- _What the task requires_: The answer must be every line below that holds the word "верности".

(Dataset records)
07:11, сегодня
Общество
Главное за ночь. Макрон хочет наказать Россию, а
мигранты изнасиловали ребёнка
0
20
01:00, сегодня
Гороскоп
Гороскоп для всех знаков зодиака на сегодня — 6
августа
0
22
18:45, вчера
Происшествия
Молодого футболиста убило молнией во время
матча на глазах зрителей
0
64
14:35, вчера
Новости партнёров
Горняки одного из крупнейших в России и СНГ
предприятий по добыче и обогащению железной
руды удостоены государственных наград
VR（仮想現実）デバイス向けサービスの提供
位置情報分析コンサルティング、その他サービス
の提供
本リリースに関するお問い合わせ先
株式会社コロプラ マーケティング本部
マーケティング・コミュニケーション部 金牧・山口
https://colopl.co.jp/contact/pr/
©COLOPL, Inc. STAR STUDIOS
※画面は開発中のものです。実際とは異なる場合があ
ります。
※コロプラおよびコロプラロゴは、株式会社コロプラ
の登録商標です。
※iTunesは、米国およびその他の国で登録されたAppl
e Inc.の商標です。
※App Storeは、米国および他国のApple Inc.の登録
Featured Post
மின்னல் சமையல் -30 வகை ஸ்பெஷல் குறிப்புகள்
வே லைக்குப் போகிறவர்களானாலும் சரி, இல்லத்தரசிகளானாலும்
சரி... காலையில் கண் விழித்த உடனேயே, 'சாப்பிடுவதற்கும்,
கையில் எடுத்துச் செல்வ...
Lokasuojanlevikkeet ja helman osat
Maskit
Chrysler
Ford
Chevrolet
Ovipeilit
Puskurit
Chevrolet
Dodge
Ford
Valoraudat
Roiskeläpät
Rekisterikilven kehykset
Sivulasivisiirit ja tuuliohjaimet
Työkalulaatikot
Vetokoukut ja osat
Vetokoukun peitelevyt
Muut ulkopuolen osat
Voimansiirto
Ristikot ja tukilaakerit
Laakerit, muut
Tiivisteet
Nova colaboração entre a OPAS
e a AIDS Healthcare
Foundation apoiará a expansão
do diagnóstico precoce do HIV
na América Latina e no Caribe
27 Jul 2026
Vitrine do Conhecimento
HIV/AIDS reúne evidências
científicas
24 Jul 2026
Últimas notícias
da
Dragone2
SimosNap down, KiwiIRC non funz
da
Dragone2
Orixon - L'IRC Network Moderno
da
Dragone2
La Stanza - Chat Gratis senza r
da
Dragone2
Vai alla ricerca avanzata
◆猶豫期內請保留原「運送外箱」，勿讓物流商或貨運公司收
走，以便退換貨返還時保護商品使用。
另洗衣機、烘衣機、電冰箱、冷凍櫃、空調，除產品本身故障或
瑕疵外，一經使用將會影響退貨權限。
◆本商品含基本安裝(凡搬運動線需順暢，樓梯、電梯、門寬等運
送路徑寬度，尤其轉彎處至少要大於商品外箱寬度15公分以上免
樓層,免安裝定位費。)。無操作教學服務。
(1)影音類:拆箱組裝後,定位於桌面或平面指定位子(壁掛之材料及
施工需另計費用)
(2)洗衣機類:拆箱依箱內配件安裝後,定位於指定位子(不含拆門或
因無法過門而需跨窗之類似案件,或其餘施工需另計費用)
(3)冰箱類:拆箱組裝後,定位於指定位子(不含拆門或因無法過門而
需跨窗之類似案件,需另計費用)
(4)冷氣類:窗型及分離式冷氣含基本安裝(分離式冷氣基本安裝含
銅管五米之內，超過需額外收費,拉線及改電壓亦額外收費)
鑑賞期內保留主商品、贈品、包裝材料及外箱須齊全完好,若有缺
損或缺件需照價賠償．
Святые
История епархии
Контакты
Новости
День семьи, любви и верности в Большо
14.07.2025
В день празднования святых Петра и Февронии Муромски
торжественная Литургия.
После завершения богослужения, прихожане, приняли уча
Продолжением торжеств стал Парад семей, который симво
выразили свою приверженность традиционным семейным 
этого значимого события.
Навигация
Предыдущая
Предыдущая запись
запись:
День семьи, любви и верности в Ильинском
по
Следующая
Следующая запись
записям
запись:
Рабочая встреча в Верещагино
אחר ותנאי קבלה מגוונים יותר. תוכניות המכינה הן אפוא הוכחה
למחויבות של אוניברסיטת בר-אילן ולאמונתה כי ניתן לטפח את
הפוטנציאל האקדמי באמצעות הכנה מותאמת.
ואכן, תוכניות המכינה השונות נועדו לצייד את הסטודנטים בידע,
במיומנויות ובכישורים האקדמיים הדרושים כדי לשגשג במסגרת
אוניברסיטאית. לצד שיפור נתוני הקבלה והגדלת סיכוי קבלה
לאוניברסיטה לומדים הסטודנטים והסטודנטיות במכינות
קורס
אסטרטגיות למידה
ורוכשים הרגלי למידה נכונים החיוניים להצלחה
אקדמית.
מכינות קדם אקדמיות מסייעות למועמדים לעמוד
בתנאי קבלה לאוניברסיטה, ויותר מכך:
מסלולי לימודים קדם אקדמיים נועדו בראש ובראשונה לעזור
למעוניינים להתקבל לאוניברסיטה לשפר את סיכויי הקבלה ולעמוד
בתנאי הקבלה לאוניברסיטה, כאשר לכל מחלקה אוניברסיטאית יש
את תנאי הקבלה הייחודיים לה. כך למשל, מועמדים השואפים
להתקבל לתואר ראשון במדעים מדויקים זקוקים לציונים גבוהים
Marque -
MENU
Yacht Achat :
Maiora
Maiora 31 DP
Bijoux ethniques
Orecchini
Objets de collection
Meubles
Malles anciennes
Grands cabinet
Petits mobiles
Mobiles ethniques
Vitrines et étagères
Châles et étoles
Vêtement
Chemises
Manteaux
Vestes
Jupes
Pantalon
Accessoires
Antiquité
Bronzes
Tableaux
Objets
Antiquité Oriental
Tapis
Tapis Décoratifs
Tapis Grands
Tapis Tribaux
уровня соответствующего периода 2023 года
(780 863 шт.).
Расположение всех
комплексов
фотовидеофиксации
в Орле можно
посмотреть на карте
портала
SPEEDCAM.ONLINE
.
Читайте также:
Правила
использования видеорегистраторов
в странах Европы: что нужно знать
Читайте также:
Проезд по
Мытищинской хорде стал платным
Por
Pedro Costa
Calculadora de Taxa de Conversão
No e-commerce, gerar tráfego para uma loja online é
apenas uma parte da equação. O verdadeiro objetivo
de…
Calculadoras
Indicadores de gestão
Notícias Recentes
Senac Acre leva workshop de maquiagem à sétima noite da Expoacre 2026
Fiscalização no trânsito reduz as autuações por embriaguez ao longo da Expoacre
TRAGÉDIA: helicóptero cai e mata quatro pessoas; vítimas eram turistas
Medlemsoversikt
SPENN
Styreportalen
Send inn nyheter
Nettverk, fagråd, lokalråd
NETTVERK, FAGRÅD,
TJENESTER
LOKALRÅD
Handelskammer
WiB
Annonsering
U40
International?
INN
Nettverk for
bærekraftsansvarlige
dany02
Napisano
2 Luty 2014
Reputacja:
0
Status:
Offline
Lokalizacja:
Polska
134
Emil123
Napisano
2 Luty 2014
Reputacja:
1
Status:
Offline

- _Response to the task_:
День семьи, любви и верности в Большо
День семьи, любви и верности в Ильинском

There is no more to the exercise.